THE MAGICIAN’S CHAMBERMAID

 

Over twenty years ago, Marshal Alan Brooke’s descendants invited me to their castle in Northern Ireland. Theirs was a courageous and enterprising household; they had decided to restore the family domain and open it to the public. They were endearing, welcoming, intelligent and warm. The surprising thing is that I cannot remember the name of that castle: the family owned two. In any case, I learned the story of the ghost that haunted the place.

 

During the 17th century, the house belonged to a lord who was very well versed in the occult. He had extraordinary powers that he used only for his own good or that of others. Could he have been the one who set in motion the strange phenomenon that reappeared during my visit? Every evening, dozens of crows would circle above the castle. None of them, however, touched the seedlings or plants; they seemed to be showing that they were protecting the area.

 

The ghost itself was a different story. The 17th century castellan magician had shared a good number of his secrets and powers with a faithful chambermaid. When he died, she left the area and settled in Edinburg, where she took up working for a considerably well-off family.
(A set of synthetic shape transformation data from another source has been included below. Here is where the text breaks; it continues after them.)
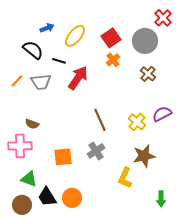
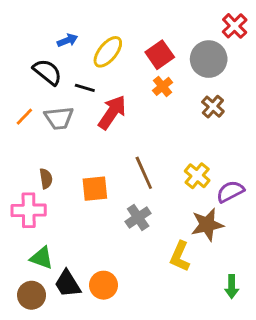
purple semicircle: (162, 114) -> (230, 192), moved
brown semicircle: (32, 124) -> (46, 179), turned -120
orange square: (63, 157) -> (95, 189), moved

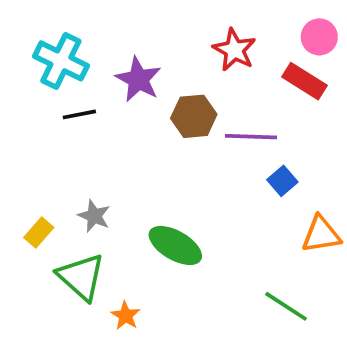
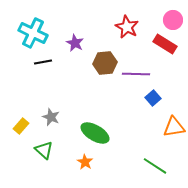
purple star: (138, 79) -> (75, 43), size x0.7
green triangle: (81, 277) -> (44, 150), size x0.7
orange star: (125, 316) -> (85, 162), moved

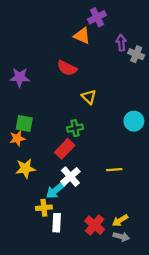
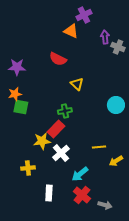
orange star: (17, 138) -> (15, 94), moved
yellow star: (25, 168) -> (42, 141), moved
cyan arrow: (55, 190) -> (80, 174), moved
yellow cross: (44, 208) -> (28, 168), moved
yellow arrow: (120, 220) -> (116, 161), moved

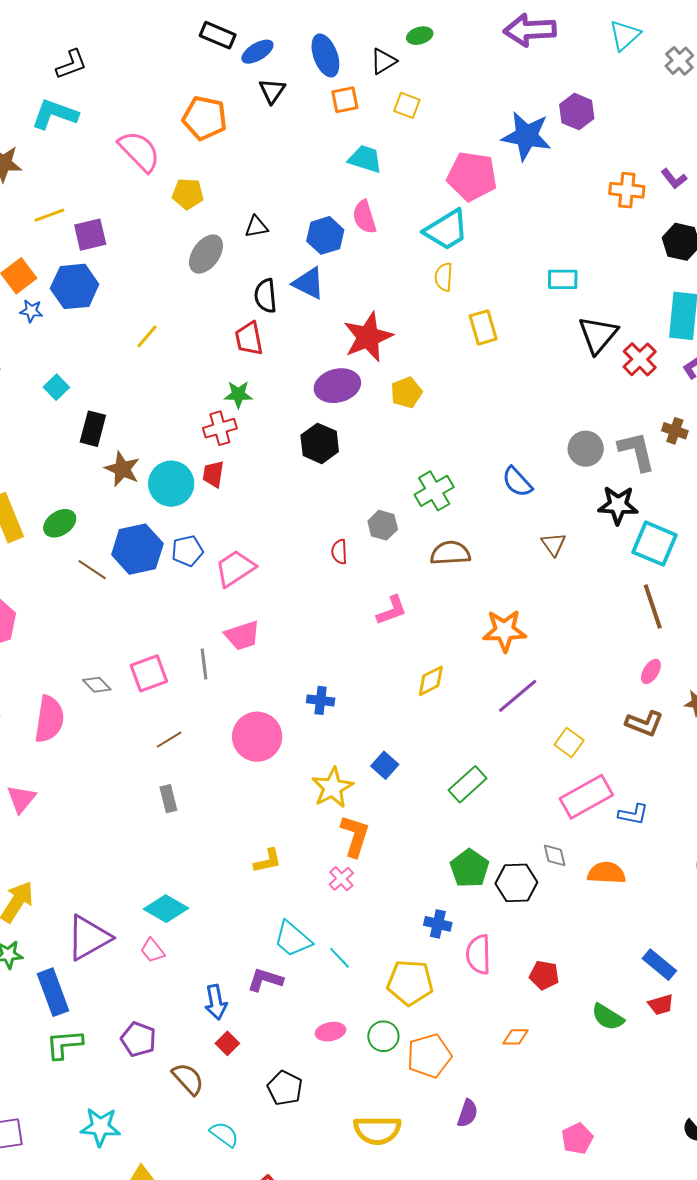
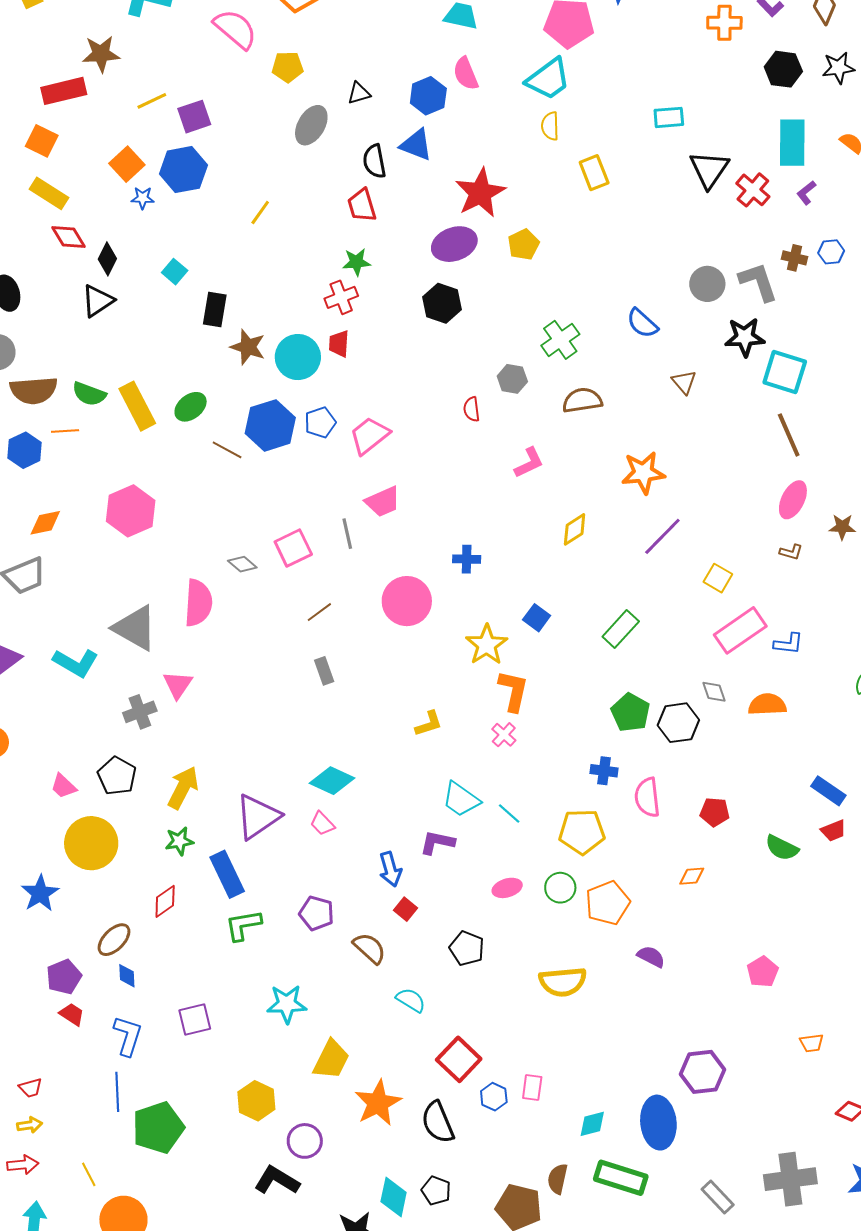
pink ellipse: (651, 671) -> (793, 500), size x1.5
brown L-shape: (644, 723) -> (791, 552), size x0.6
purple semicircle: (468, 1113) -> (651, 957), turned -76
Then, one day, someone realised that all of the silverware in the house had been stolen. For some reason, the young woman was accused. She was imprisoned, judged, found guilty and condemned to hang. So she requested a grace period. Locked up in her cell, she used her powers to see the future that she had learned from the castellan magician. She called in the judges and told them to go to a certain house at a specific address that belonged to one of the servants of the wealthy theft victims. She described the house and the hiding place where the stolen silverware supposedly was. The police went there and did indeed find the stolen silverware. The chambermaid was declared innocent and released. As she was leaving the prison one of the policemen asked her, “But how did you find the identity of the guilty person and the place of the crime?” The chambermaid had to tell the truth: she had used her magic powers. She was not hung, but instead burnt at the stake for being a witch.